From: Garrett Smith on
On 2010-06-18 02:44 AM, Asen Bozhilov wrote:
> Garrett Smith wrote:
>
>> A parser would be too much for the FAQ.
>
> If you implemented full parser for JSON that definitely is not
> necessary for FAQ. You can use something like this:
>
> if (!this.JSON) {
> this.JSON = {
> parse : (function () {
> var JSON_GRAMMAR = {
> STRING : '"([^"\\\\\\x00-\\x1F]|\\\\["\\\\\/bfnrt]|\\\
> \u[0-9A-Fa-f]{4})*"',

If you use a regexp, you don't have to worry about escaping backslashes
in the pattern. As a strategy (not real):

var STRING_BACKSLASH = /[\\]/,
NUMBER_INT = /\d+/;

var fooIntExp = new RegExp(
STRING_BACKSLASH.source
+ "|"+ NUMBER_INT.source
);

The downside is that requires extra regexp object creation. It seems a
little easier to read without the extra backslash escapes.

[...]

The reply to Thomas' msg is not done.

Garrett
From: Asen Bozhilov on
Garrett Smith wrote:
> Asen Bozhilov wrote:
>
> > Asen Bozhilov wrote:
>
> >>          output = new Function('return Array(' + jsonStr + ');')();
>
> > Correction, should be:
>
> > output = new Function('return Array(null, ' + jsonStr + ');')();
>
> Why `null` as first element?

Because an `Array' constructor is overloaded and I will have problems
if I use first parameter. For example if there is:

JSON.parse('10');

I will get an array with `length' property equal to 10. I use an
`Array' constructor instead array literal, because if I use array
literal I will have problems with the following code:

JSON.parse('][');

Calling expression use braces which are allowed in JSON string only in
strings. So here cannot be exploited my code, because if there are
braces `invalidTokens' will catch them.

From: Garrett Smith on
On 2010-06-18 01:21 PM, Asen Bozhilov wrote:
> Garrett Smith wrote:
>> Asen Bozhilov wrote:
>>
>>> Asen Bozhilov wrote:
>>
>>>> output = new Function('return Array(' + jsonStr + ');')();
>>
>>> Correction, should be:
>>
>>> output = new Function('return Array(null, ' + jsonStr + ');')();
>>
>> Why `null` as first element?
>
> Because an `Array' constructor is overloaded and I will have problems
> if I use first parameter. For example if there is:
>
> JSON.parse('10');
>

RIght - I didn't think about it when I posted.

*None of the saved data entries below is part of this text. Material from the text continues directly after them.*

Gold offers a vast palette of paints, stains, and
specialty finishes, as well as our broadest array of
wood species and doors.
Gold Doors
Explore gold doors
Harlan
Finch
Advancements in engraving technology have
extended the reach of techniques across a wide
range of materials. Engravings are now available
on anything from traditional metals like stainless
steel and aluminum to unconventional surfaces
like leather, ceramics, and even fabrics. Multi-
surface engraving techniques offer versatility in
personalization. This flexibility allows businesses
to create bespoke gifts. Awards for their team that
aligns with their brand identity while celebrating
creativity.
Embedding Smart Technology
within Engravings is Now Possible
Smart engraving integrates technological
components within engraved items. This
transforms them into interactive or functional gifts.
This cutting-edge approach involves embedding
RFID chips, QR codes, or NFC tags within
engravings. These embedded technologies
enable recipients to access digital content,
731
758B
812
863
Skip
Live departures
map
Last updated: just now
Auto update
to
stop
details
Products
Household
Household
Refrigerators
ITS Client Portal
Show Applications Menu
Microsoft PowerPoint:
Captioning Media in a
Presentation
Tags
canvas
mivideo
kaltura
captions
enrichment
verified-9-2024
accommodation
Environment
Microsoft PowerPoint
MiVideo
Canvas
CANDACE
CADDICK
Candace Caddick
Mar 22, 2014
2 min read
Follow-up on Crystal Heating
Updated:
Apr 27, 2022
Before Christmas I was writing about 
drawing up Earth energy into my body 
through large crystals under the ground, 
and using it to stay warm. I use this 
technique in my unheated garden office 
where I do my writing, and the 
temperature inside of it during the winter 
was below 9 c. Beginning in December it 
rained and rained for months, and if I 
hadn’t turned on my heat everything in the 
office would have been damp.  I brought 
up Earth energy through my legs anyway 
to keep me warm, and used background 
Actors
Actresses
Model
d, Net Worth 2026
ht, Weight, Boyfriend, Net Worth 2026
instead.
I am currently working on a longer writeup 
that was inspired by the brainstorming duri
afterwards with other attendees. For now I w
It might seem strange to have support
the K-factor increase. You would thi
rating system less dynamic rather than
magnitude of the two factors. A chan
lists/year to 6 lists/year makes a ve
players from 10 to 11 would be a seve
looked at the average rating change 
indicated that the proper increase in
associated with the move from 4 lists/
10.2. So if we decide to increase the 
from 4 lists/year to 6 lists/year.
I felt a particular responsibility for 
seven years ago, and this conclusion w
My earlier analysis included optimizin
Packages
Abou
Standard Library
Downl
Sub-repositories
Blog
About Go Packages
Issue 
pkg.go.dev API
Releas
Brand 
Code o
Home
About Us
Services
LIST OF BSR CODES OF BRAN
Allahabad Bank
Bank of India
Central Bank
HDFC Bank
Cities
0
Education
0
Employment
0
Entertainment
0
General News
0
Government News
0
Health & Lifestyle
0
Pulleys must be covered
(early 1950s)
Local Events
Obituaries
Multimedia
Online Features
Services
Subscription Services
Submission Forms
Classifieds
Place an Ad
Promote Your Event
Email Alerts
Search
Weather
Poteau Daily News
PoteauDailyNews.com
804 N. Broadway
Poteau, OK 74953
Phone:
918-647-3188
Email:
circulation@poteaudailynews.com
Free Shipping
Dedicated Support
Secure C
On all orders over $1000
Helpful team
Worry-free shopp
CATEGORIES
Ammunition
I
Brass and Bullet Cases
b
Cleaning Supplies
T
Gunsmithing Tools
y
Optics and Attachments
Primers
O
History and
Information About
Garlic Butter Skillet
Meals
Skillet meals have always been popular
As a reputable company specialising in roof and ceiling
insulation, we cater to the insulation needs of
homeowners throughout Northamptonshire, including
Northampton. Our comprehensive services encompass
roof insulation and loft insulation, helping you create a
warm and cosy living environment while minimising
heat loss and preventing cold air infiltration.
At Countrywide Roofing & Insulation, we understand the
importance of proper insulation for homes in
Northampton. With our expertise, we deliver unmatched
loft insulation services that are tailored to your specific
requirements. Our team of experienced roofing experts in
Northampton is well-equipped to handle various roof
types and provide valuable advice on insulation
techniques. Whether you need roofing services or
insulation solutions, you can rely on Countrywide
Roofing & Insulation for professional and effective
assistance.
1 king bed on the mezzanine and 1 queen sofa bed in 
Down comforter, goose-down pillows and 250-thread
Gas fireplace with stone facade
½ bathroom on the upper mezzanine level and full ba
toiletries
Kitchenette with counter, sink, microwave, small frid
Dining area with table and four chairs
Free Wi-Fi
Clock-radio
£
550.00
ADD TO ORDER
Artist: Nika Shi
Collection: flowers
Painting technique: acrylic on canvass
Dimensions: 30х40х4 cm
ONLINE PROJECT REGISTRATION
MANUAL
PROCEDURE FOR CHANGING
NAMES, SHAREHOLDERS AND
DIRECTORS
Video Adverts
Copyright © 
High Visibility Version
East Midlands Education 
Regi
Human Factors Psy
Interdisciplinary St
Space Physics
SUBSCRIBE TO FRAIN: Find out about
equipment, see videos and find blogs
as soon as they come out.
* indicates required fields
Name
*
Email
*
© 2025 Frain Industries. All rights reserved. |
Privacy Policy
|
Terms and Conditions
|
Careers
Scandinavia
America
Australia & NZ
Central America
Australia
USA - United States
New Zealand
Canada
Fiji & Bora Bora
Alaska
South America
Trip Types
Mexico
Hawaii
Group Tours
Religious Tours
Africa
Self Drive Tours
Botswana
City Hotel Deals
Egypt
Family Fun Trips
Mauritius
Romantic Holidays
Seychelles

> I will get an array with `length' property equal to 10. I use an
> `Array' constructor instead array literal, because if I use array
> literal I will have problems with the following code:
>
> JSON.parse('][');
>
> Calling expression use braces which are allowed in JSON string only in
> strings. So here cannot be exploited my code, because if there are
> braces `invalidTokens' will catch them.
>
I'm going to take a look at that and write a test for both yours and
modified version of Doug's.


Garrett
From: Garrett Smith on
On 6/16/2010 8:15 AM, Thomas 'PointedEars' Lahn wrote:
> Garrett Smith wrote:
>
>> Thomas 'PointedEars' Lahn wrote:
>>> Garrett Smith wrote:
>>>> Thomas 'PointedEars' Lahn wrote:
>>>>> Garrett Smith wrote:
>>>>>> Thomas 'PointedEars' Lahn wrote:
>>>>>>> Garrett Smith wrote:
>>>>>>>> Meeting those goals, the result should be valuable and appreciated
>>>>>>>> by many.
>>>>>>> Which part of my suggestion did you not like?
>>>>>> Nothing, its fine but I did not see a regexp there that tests to see
>>>>>> if the string is valid JSON.
>>>>> There cannot be such a regular expression in ECMAScript as it does not
>>>>> support PCRE's recursive matches feature. An implementation of a
>>>>> push-down automaton, a parser, is required.
>>>> A parser would be too much for the FAQ.
>>> Probably, although I think it could be done in not too many lines for the
>>> purpose of validation.
>>
>> That would require more code to be downloaded and more processing to run
>> it. What about mobile devices?
>
> You are confused. What good is shorter code that is not a solution?
>
>>>> var isValidJSON = /^[\],:{}\s]*$/.
>>>> test(text.replace(/\\(?:["\\\/bfnrt]|u[0-9a-fA-F]{4})/g, '@').
>>>> replace(
>>>> /"[^"\\\n\r]*"|true|false|null|-?\d+(?:\.\d*)?(?:[eE][+\-]?\d+)?/g,
>>>> ']').
>>>> replace(/(?:^|:|,)(?:\s*\[)+/g, ''))
>>>
>>> Is this from json2.js? If yes, then it is not acceptable. To begin
>>> with, it does not regard "\"" valid JSON even though it is.
>>
>> The code is from json2.js:
>> http://www.json.org/json2.js
>
> Then it must be either summarily dismissed, or updated at least as follows:
>
> /"([^"\\]|\\.)*"|.../
>
> because *that* is the proper way to match a double-quoted string with
> optional escape sequences. Refined for JSON, it must be at least
>
> /"([^"\\^\x00-\x1F]|\\["\\\/bfnrt]|\\u[0-9A-Fa-f]{4})*"|.../
>

There is a problem; TAB character code is 9 and all implementations
allow it.

I see you went from unicode escape sequences to hex escapes, but why
\x00 and not \x0? Or why not just use a decimal escape \0?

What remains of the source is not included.